Description of the task: Go through the data below and repeat it exactly, skipping each picture.

Task inputs:
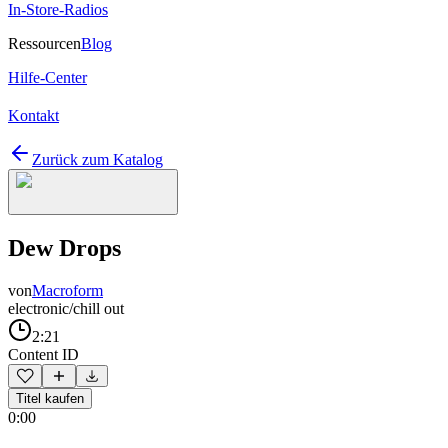
In-Store-Radios
Ressourcen
Blog
Hilfe-Center
Kontakt
Zurück zum Katalog
Dew Drops
von
Macroform
electronic/chill out
2:21
Content ID
Titel kaufen
0:00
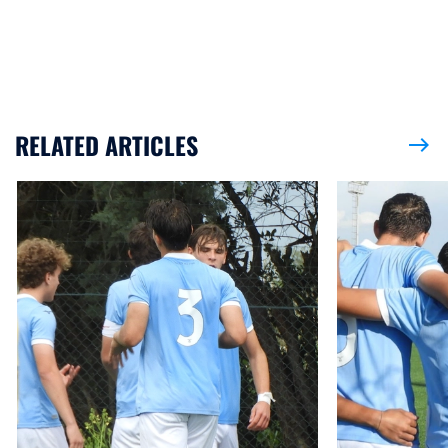
RELATED ARTICLES
east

Solution for this task:
In-Store-Radios
Ressourcen
Blog
Hilfe-Center
Kontakt
Zurück zum Katalog
Dew Drops
von
Macroform
electronic/chill out
2:21
Content ID
Titel kaufen
0:00
RELATED ARTICLES
east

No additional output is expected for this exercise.